The key application specific constraints are:
* Detecting multiple ships and their locations
* Generating a pixel level mask and a bounding boxe for each ship  
* Ships can be very small in a satellite image
* Ships can be partly in a satellite image

# Select a right model
It is important to select a model with good fit of the application and constraints. There are 4 types of tasks in general and this challenge is an instance segmentation problem.  
![Computer vision taks](https://github.com/samlin001/Mask_RCNN/raw/master/assets/Conputer_vision_tasks_cs231n_stanford.png)
[Source: Fei-Fei Li, Andrej Karpathy & Justin Johnson (2016) cs231n, Lecture 8 - Slide 8, Spatial Localization and Detection](http://cs231n.stanford.edu/slides/2016/winter1516_lecture8.pdf)

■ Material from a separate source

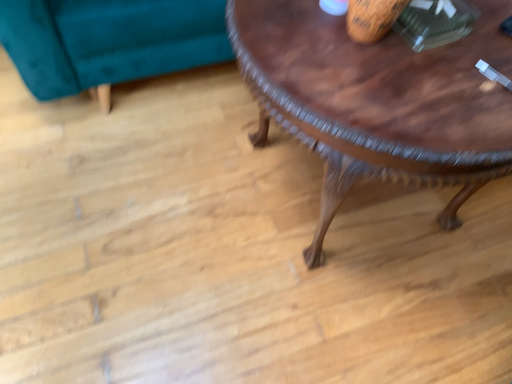 Where is `vacant point to the left of wooden carved coffee table at center`? vacant point to the left of wooden carved coffee table at center is located at coordinates (120, 239).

## Popular Convolutional Object Detectors
Following references provide good summary of popular models.
* [R-CNN, Fast R-CNN, Faster R-CNN, YOLO — Object Detection Algorithms](https://towardsdatascience.com/r-cnn-fast-r-cnn-faster-r-cnn-yolo-object-detection-algorithms-36d53571365e)  
* [A year in computer vision](http://www.themtank.org/a-year-in-computer-vision) is a comprehensive update for the recent development in the field in 2016.

## Mask R-CNN
[Mask R-CNN](https://github.com/facebookresearch/Detectron) is selected for this project because it can generate high-quality segmentation mask for each object. Its mask prediction branche is added in parallel to Faster R-CNN's bounding box and image class prediction.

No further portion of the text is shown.